Reproduce the section of the listing that begins at the line containing "sorpresas. Sin embargo, recordemos que Dios" and finishes at the line containing "acompañará en la realización de nuestros sueñ". Include both end lines and nothing beyond them.

>>>>>

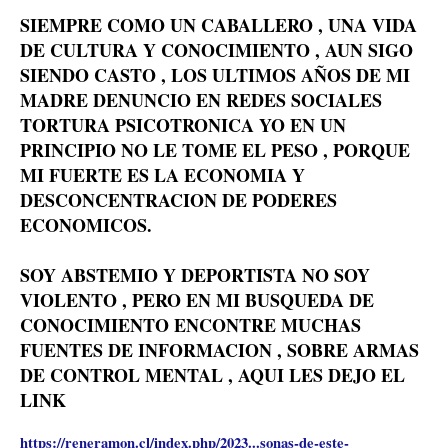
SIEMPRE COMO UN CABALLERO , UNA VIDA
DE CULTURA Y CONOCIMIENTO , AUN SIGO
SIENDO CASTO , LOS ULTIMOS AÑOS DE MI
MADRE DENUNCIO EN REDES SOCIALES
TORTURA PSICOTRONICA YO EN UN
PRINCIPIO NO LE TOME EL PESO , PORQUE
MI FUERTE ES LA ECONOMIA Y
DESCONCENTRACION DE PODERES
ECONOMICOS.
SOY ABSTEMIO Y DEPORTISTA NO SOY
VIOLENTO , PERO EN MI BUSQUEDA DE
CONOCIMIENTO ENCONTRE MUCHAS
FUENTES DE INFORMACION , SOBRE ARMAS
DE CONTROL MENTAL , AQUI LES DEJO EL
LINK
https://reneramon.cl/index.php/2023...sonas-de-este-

<<<<<
>>>>>

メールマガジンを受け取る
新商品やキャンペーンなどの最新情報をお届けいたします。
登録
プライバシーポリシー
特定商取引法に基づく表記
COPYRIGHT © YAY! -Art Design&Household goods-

<<<<<
>>>>>

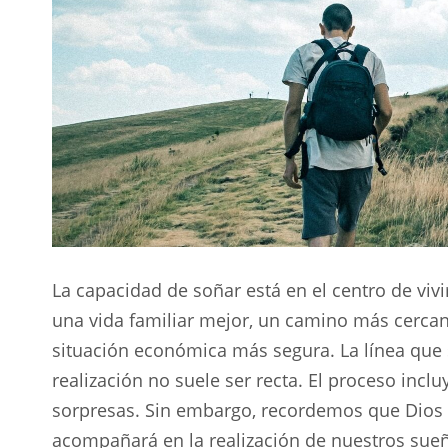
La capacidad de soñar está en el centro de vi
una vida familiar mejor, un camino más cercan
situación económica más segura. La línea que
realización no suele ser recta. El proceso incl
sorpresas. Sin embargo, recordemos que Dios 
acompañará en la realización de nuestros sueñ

<<<<<

ANSWER SPACE →
sorpresas. Sin embargo, recordemos que Dios 
acompañará en la realización de nuestros sueñ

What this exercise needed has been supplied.